Doing a project on your own or hiring a contractor can be an anxiety ridden affair. Many marriages have been ruined by over budgeting and the strain of extended periods of your house being in pieces. Think of this site as a Homeowners Checklist and use the links to prepare yourself. Don’t try to avoid the hassle of getting permits and approvals. There can be severe consequences if you are caught and unpermitted work must be disclosed upon the sale of your property. Unpermitted and unapproved work will not add value to your home. On the contrary, it may decrease the value even if the work “looks “nice to the untrained eye. Many homeowners try to do their projects on the weekend to avoid City staffers. But most homeowners are caught because their neighbors turned them in, not by roaming “building police” There are other responsibilities too, such as:
- Know Your Responsibilities as an Owner-Builder
- Doing it right. Hire a licensed contractor Video
- Owner Builders take note! (from CSLB)
- Before you sign a contract
In California, you are governed by building codes of the state and also the jurisdiction (either the city and/or county) where you live. Many jurisdictions have their own home webpages that contain useful information.
If you are caught by the building department doing work without permits you will be issued a stop work order and be fined. You will not get the Building department help you would have otherwise. Most unpermitted work needs to be removed. So, how much money did you save then? Also, even if you get a permit, do the work and let it expire without approvals, it is considered work without Permits and don’t be surprised to have a code enforcement inspector show up with a violation notice that requires you to post a bond and obtain a compliance plan to complete the work with approvals.
Be sure to familiarize yourself with your municipal codes and use the permitting and building handouts and forms specific to your jurisdiction.
Finding the Right Contractor
Selecting a contractor is a major task too. Just because Uncle Harry has a recommendation is no reason not to do your due diligence. Please visit the page below to understand the requirement and your responsibilities. It also gives you the resources to complain about a contractor. Remember, you get what you pay for. That is especially true when it comes to the construction industry. Just because the guy has a Pipe Cutter in his truck doesn’t make him a Plumber.

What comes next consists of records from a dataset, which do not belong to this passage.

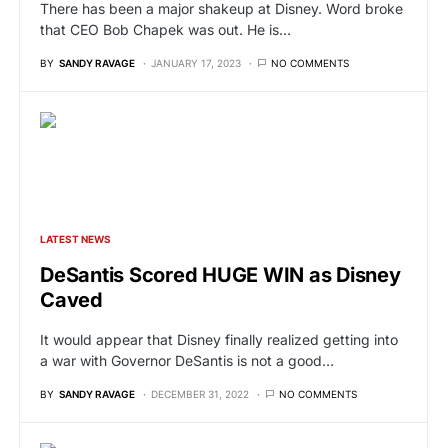
There has been a major shakeup at Disney. Word broke
that CEO Bob Chapek was out. He is…
BY
SANDY RAVAGE
JANUARY 17, 2023
NO COMMENTS
LATEST NEWS
DeSantis Scored HUGE WIN as Disney
Caved
It would appear that Disney finally realized getting into
a war with Governor DeSantis is not a good…
BY
SANDY RAVAGE
DECEMBER 31, 2022
NO COMMENTS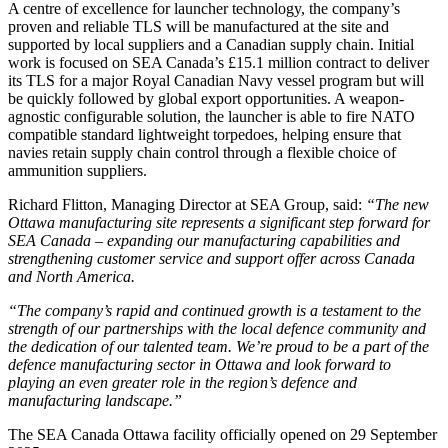
A centre of excellence for launcher technology, the company’s
proven and reliable TLS will be manufactured at the site and
supported by local suppliers and a Canadian supply chain. Initial
work is focused on SEA Canada’s £15.1 million contract to deliver
its TLS for a major Royal Canadian Navy vessel program but will
be quickly followed by global export opportunities. A weapon-
agnostic configurable solution, the launcher is able to fire NATO
compatible standard lightweight torpedoes, helping ensure that
navies retain supply chain control through a flexible choice of
ammunition suppliers.
Richard Flitton, Managing Director at SEA Group, said:
“The new
Ottawa manufacturing site represents a significant step forward for
SEA Canada – expanding our manufacturing capabilities and
strengthening customer service and support offer across Canada
and North America.
“The company’s rapid and continued growth is a testament to the
strength of our partnerships with the local defence community and
the dedication of our talented team. We’re proud to be a part of the
defence manufacturing sector in Ottawa and look forward to
playing an even greater role in the region’s defence and
manufacturing landscape.”
The SEA Canada Ottawa facility officially opened on 29 September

And if you’re looking for the right person to do the job, we have a number of service and product providers who have been vetted by us in our Service Providers for Your Project page.
It’s also important to get familiar with the rules and codes that apply to the scope of work that you or your contractor are engaging in. This site should be able to help you be the expert and understand the rules that your contractor may be unfamiliar with. Just because your contractor has 25 years’ experience and you have checked them out, doesn’t always mean they are current in their knowledge of the newer regulations. There are multiple changes to the codes. If you can, be there with the contractor for inspections and be sure that inspection etiquette is being followed. You don’t need a hot head dealing with the Authority Having Jurisdiction. Also, insist that the contractor be present for the inspection. (See inspection etiquette). When you hire a contractor, make sure they are the ones obtaining the permit. It makes it easier for you if the job goes bad. Also be sure that your contract includes a clause that the contractor obtains all required inspections, special inspections and approvals.
This will protect you from getting dinged with a lot of extras that were the responsibility of the contractor. Again and again, we hear stories about contractors blaming the City or inspector for making them do something unanticipated by the contractor. Usually it happens because the Contractor isn’t up to snuff on current regulations and he didn’t bother to ask the building department about any special requirements, ordinances and code bulletins that affect your project.